REQUIREMENT —
Each entry should be set down again verbatim, with the images omitted.

[Dataset entries]
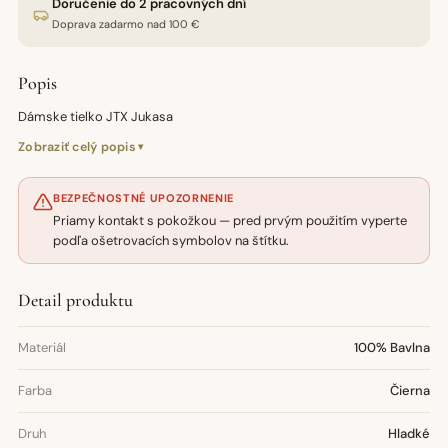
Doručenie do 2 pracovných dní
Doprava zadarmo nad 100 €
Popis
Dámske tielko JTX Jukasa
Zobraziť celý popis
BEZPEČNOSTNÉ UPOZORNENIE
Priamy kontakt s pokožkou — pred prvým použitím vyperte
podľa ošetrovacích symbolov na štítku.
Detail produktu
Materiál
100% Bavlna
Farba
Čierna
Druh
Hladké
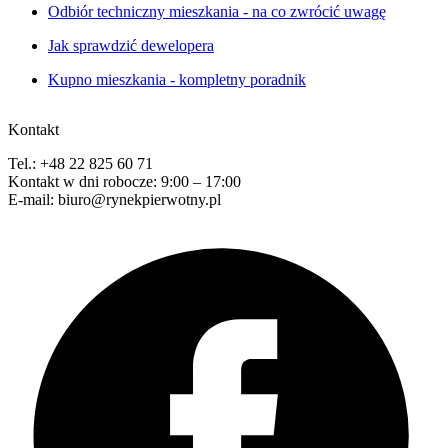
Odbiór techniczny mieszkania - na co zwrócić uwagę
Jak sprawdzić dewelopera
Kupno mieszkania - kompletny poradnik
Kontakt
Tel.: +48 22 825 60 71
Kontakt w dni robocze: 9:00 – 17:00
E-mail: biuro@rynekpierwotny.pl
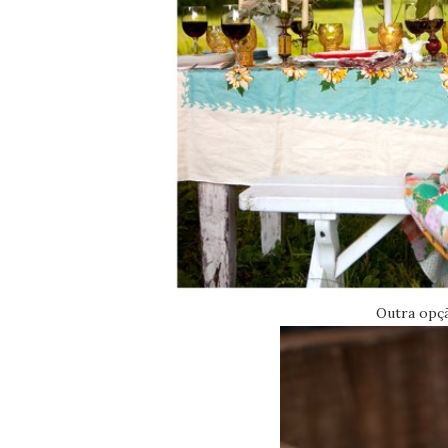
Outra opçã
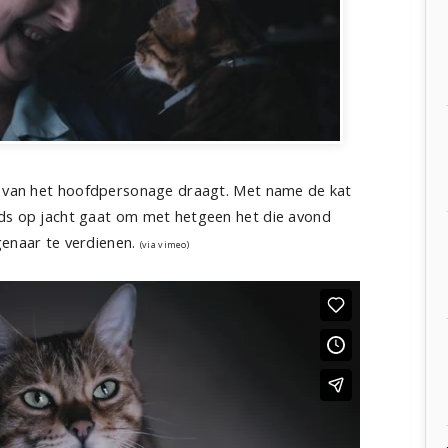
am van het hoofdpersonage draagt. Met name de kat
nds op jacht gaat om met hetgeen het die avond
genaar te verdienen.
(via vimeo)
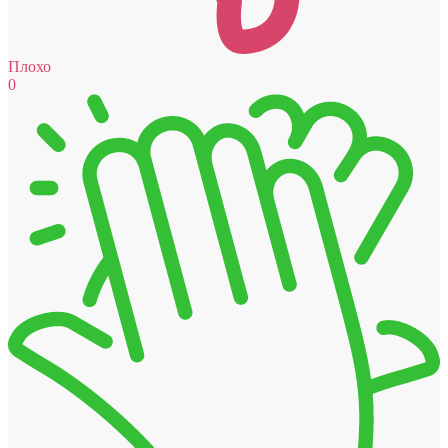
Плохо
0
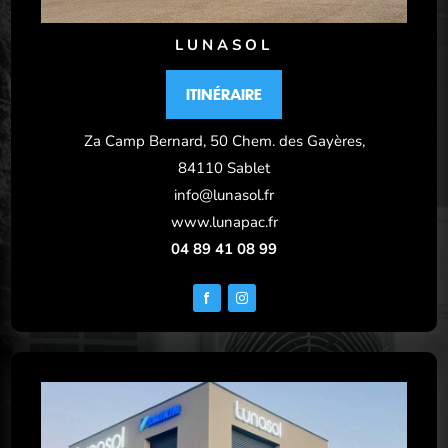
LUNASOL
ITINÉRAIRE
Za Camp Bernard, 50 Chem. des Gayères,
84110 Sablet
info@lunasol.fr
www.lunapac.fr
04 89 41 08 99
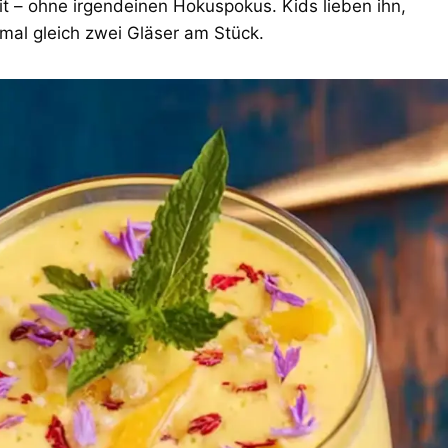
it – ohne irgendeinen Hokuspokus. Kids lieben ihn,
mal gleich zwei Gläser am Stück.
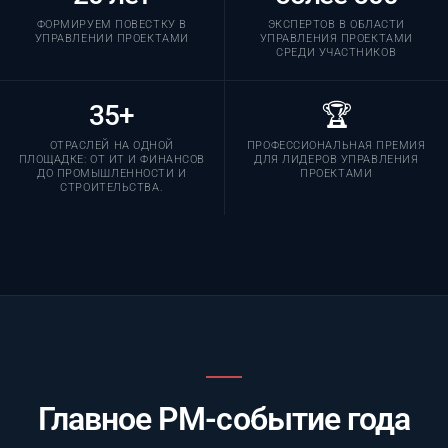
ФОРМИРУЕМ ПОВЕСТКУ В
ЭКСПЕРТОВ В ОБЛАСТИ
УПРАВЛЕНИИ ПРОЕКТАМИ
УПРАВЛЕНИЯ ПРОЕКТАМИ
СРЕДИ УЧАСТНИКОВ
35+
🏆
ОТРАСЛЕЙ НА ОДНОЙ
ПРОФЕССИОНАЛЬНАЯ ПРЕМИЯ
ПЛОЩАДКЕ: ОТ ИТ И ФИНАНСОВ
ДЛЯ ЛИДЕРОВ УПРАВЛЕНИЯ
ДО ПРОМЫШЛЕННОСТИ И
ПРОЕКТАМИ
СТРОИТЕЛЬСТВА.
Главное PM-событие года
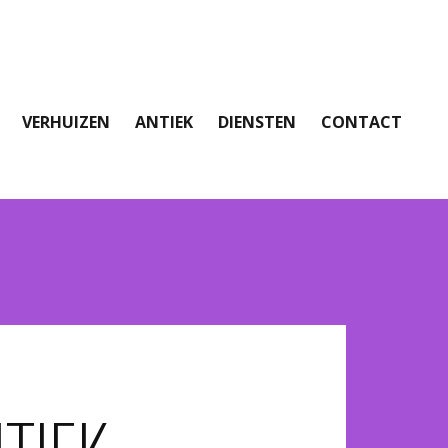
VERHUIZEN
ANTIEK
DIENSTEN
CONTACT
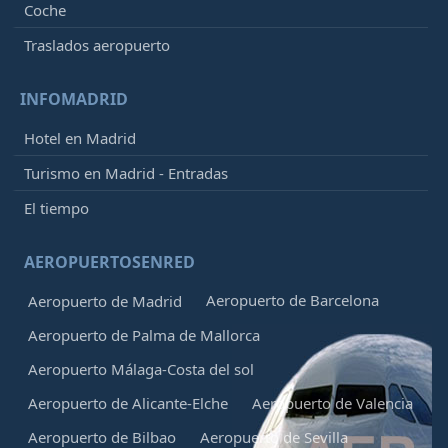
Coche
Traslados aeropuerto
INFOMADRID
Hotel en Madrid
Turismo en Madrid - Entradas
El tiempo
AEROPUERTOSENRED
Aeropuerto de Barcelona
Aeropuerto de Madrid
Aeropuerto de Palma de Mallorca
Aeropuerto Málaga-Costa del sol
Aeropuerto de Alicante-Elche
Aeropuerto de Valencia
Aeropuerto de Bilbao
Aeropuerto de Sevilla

ANSWER FOR THE TASK —
Doručenie do 2 pracovných dní
Doprava zadarmo nad 100 €
Popis
Dámske tielko JTX Jukasa
Zobraziť celý popis
BEZPEČNOSTNÉ UPOZORNENIE
Priamy kontakt s pokožkou — pred prvým použitím vyperte
podľa ošetrovacích symbolov na štítku.
Detail produktu
Materiál
100% Bavlna
Farba
Čierna
Druh
Hladké
Odbiór techniczny mieszkania - na co zwrócić uwagę
Jak sprawdzić dewelopera
Kupno mieszkania - kompletny poradnik
Kontakt
Tel.: +48 22 825 60 71
Kontakt w dni robocze: 9:00 – 17:00
E-mail: biuro@rynekpierwotny.pl
Outra opçã
am van het hoofdpersonage draagt. Met name de kat
nds op jacht gaat om met hetgeen het die avond
genaar te verdienen.
(via vimeo)
Плохо
0
LUNASOL
ITINÉRAIRE
Za Camp Bernard, 50 Chem. des Gayères,
84110 Sablet
info@lunasol.fr
www.lunapac.fr
04 89 41 08 99
it – ohne irgendeinen Hokuspokus. Kids lieben ihn,
mal gleich zwei Gläser am Stück.
ФОРМИРУЕМ ПОВЕСТКУ В
ЭКСПЕРТОВ В ОБЛАСТИ
УПРАВЛЕНИИ ПРОЕКТАМИ
УПРАВЛЕНИЯ ПРОЕКТАМИ
СРЕДИ УЧАСТНИКОВ
35+
🏆
ОТРАСЛЕЙ НА ОДНОЙ
ПРОФЕССИОНАЛЬНАЯ ПРЕМИЯ
ПЛОЩАДКЕ: ОТ ИТ И ФИНАНСОВ
ДЛЯ ЛИДЕРОВ УПРАВЛЕНИЯ
ДО ПРОМЫШЛЕННОСТИ И
ПРОЕКТАМИ
СТРОИТЕЛЬСТВА.
Главное PM-событие года
VERHUIZEN
ANTIEK
DIENSTEN
CONTACT
Coche
Traslados aeropuerto
INFOMADRID
Hotel en Madrid
Turismo en Madrid - Entradas
El tiempo
AEROPUERTOSENRED
Aeropuerto de Barcelona
Aeropuerto de Madrid
Aeropuerto de Palma de Mallorca
Aeropuerto Málaga-Costa del sol
Aeropuerto de Alicante-Elche
Aeropuerto de Valencia
Aeropuerto de Bilbao
Aeropuerto de Sevilla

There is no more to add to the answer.